### Required work
Scan the entries and state how many lines contain "winkelervaring". Write no other text.

### Source data
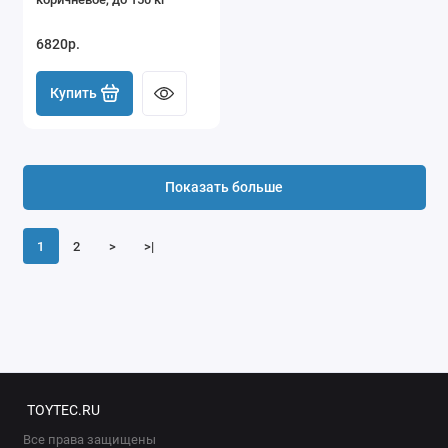
6820р.
Купить
Показать больше
1
2
>
>|
TOYTEC.RU
Все права защищены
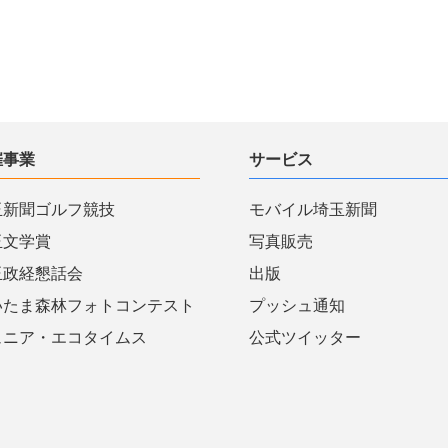
催事業
サービス
玉新聞ゴルフ競技
モバイル埼玉新聞
玉文学賞
写真販売
玉政経懇話会
出版
いたま森林フォトコンテスト
プッシュ通知
ュニア・エコタイムス
公式ツイッター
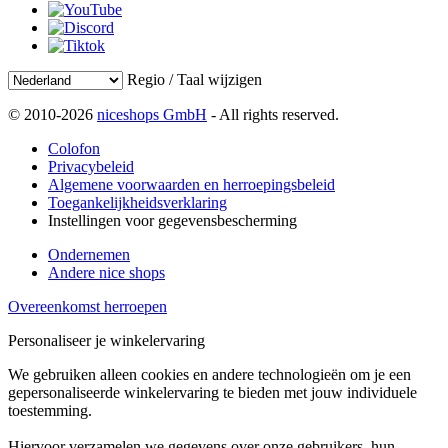
Regio / Taal wijzigen
© 2010-2026
niceshops GmbH
- All rights reserved.
Colofon
Privacybeleid
Algemene voorwaarden en herroepingsbeleid
Toegankelijkheidsverklaring
Instellingen voor gegevensbescherming
Ondernemen
Andere nice shops
Overeenkomst herroepen
Personaliseer je winkelervaring
We gebruiken alleen cookies en andere technologieën om je een
gepersonaliseerde winkelervaring te bieden met jouw individuele
toestemming.
Hiervoor verzamelen we gegevens over onze gebruikers, hun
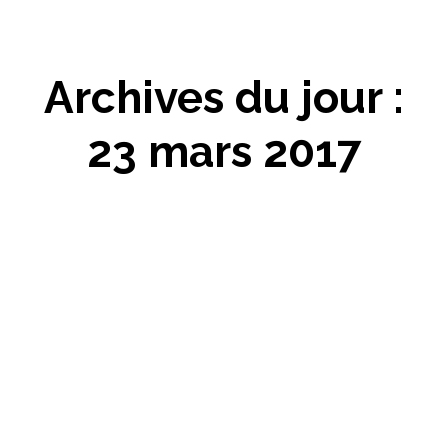
Archives du jour :
23 mars 2017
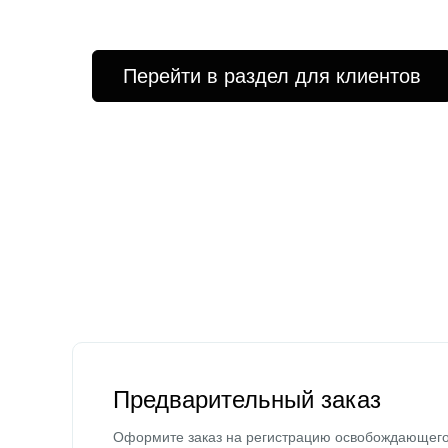
Перейти в раздел для клиентов
Предварительный заказ
Оформите заказ на регистрацию освобождающег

### Response area
2